那棍子依舊是摧枯拉朽,橫掃而來時,生生的卷起一道破空的爆鳴聲。
眼看著身後便是牆角,已是退無可退的地步,卻就在這時候,兀自突然一道白光在胡同裏乍現!
咄!
一聲悶響過後,譚一紀眼瞅著麵前一道血光,再一看一枚金錢鏢,不知從何而來,卻精準無誤的刺進了那老頭的後頸。
刀入血肉,撕開了一片猩紅,那佝僂老頭的半張臉連帶著脖頸,都被那金錢鏢齊刷刷的給切割開來,血肉模糊,深可見骨,看的譚一紀渾身頭皮發麻。
“暗處有幫手助力?”譚一紀當即看向那金錢鏢,再轉而看向他處,尋覓著金錢鏢的來路,可暗巷裏麵隻有自己與眼前這二人,除此之外不見半個人影。
金錢鏢這玩意兒的確少見,尤其是清末之後,這洋槍洋炮敲開了大清國,冷兵器早就退出了曆史的舞台。
譚一紀在南市的時候見過街頭賣藝的,有人用金錢鏢紮木頭,但距離也僅限於五米之內,再遠且不說沒有準頭,就說這力量也難以為繼。
而如今對方躲與暗處,卻是連人影都不見,卻隻擲來一鏢,便是命中要害,這等功夫怕是沒有個十幾二十年練不出來。
再看著那佝僂老頭,捂著自己的脖子,卻也隻是杯水車薪的舉動。

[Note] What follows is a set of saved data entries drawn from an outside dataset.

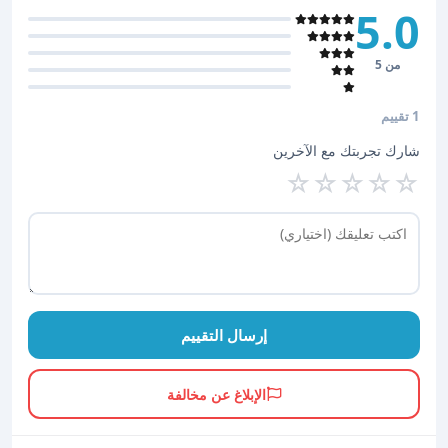
5.0
من 5
1 تقييم
شارك تجربتك مع الآخرين
☆
☆
☆
☆
☆
إرسال التقييم
الإبلاغ عن مخالفة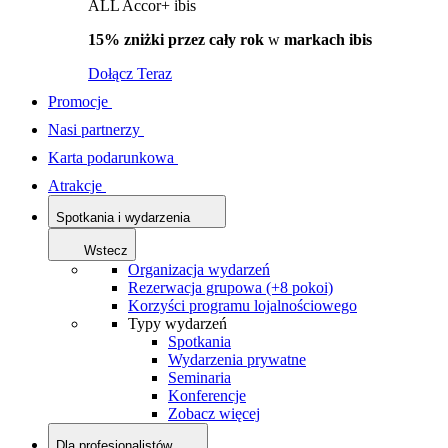
ALL Accor+ ibis
15% zniżki przez cały rok
w
markach ibis
Dołącz Teraz
Promocje
Nasi partnerzy
Karta podarunkowa
Atrakcje
Spotkania i wydarzenia
Wstecz
Organizacja wydarzeń
Rezerwacja grupowa (+8 pokoi)
Korzyści programu lojalnościowego
Typy wydarzeń
Spotkania
Wydarzenia prywatne
Seminaria
Konferencje
Zobacz więcej
Dla profesjonalistów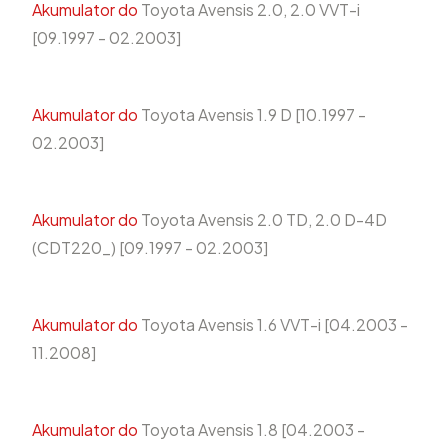
Akumulator do
Toyota Avensis 2.0, 2.0 VVT-i
[09.1997 - 02.2003]
Akumulator do
Toyota Avensis 1.9 D [10.1997 -
02.2003]
Akumulator do
Toyota Avensis 2.0 TD, 2.0 D-4D
(CDT220_) [09.1997 - 02.2003]
Akumulator do
Toyota Avensis 1.6 VVT-i [04.2003 -
11.2008]
Akumulator do
Toyota Avensis 1.8 [04.2003 -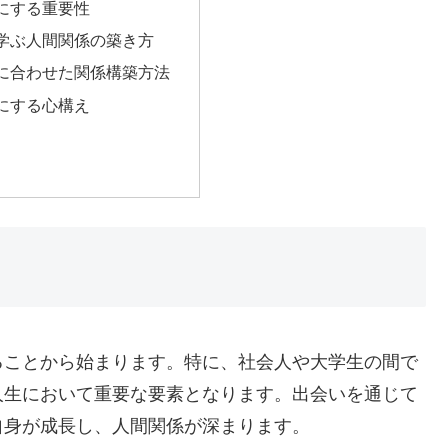
にする重要性
学ぶ人間関係の築き方
に合わせた関係構築方法
にする心構え
ることから始まります。特に、社会人や大学生の間で
人生において重要な要素となります。出会いを通じて
自身が成長し、人間関係が深まります。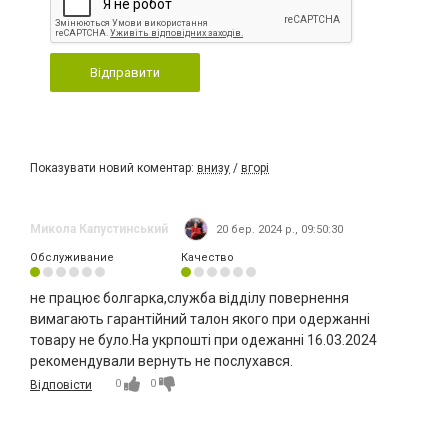
Відправити
Показувати новий коментар:
внизу
/
вгорі
Микола Капустинський
20 бер. 2024 р., 09:50:30
Обслуживание
Качество
не працює болгарка,служба відділу повернення
вимагають гарантійний талон якого при одержанні
товару не було.На укрпошті при одежанні 16.03.2024
рекомендували вернуть не послухався.
0
0
Відповісти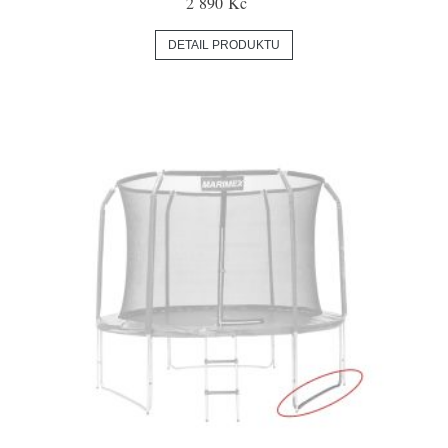
2 890 Kč
DETAIL PRODUKTU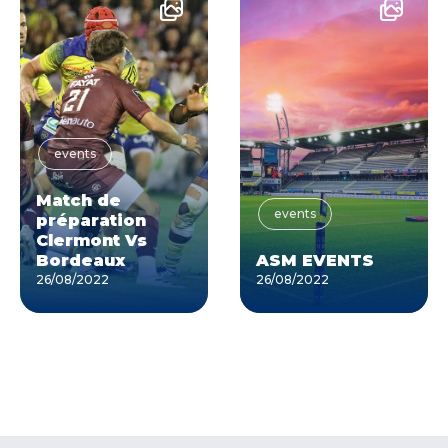
events
Match de
events
préparation
Clermont Vs
Bordeaux
ASM EVENTS
26/08/2022
26/08/2022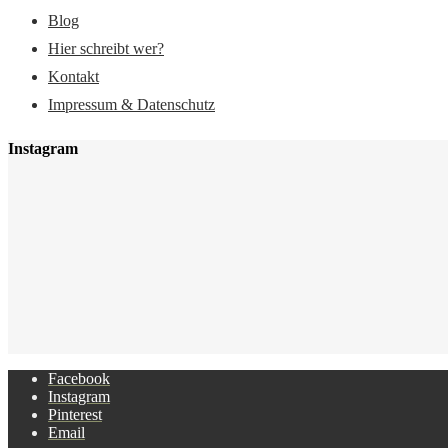
Blog
Hier schreibt wer?
Kontakt
Impressum & Datenschutz
Instagram
Facebook
Instagram
Pinterest
Email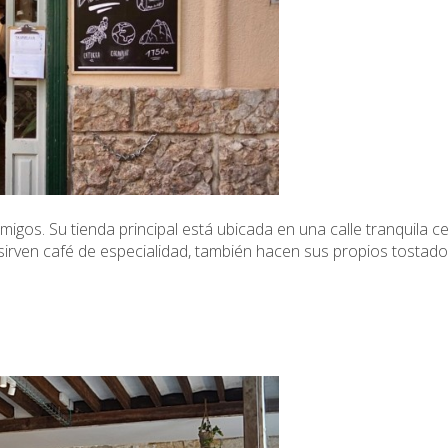
migos. Su tienda principal está ubicada en una calle tranquila 
o sirven café de especialidad, también hacen sus propios tosta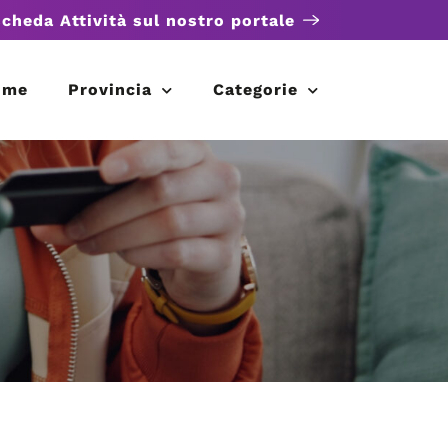
scheda Attività sul nostro portale
ome
Provincia
Categorie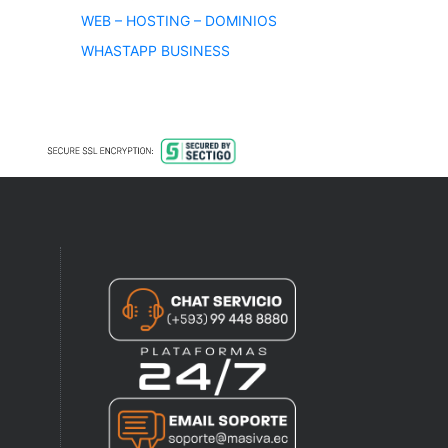
WEB – HOSTING – DOMINIOS
WHASTAPP BUSINESS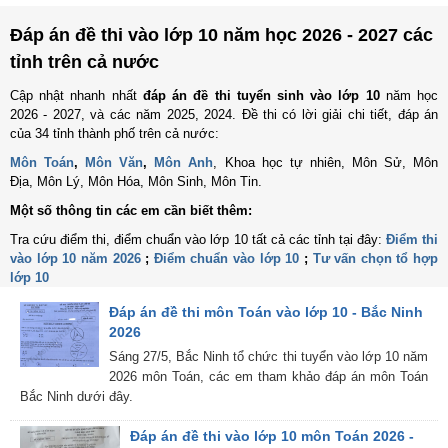
Đáp án đề thi vào lớp 10 năm học 2026 - 2027 các
tỉnh trên cả nước
Cập nhật nhanh nhất
đáp án đề thi tuyển sinh vào lớp 10
năm học
2026 - 2027, và các năm 2025, 2024. Đề thi có lời giải chi tiết, đáp án
của 34 tỉnh thành phố trên cả nước:
Môn Toán
,
Môn Văn
,
Môn Anh
, Khoa học tự nhiên, Môn Sử, Môn
Địa, Môn Lý, Môn Hóa, Môn Sinh, Môn Tin.
Một số thông tin các em cần biết thêm:
Tra cứu điểm thi, điểm chuẩn vào lớp 10 tất cả các tỉnh tại đây:
Điểm thi
vào lớp 10 năm 2026
;
Điểm chuẩn vào lớp 10
;
Tư vấn chọn tổ hợp
lớp 10
Đáp án đề thi môn Toán vào lớp 10 - Bắc Ninh
2026
Sáng 27/5, Bắc Ninh tổ chức thi tuyển vào lớp 10 năm
2026 môn Toán, các em tham khảo đáp án môn Toán
Bắc Ninh dưới đây.
Đáp án đề thi vào lớp 10 môn Toán 2026 -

脖頸到臉頰的傷口裏,鮮血跟泉湧似的往外冒。佝僂老漢隻捂著傷口,卻難以止血,轉眼間本就蒼白的臉上更是不見血色。
踉蹌的覆轍牆垣,那脖子上的血直接濺在牆皮上,他再也難以支撐身體,斜倒在了牆角,轉眼間便氣息全無死透了。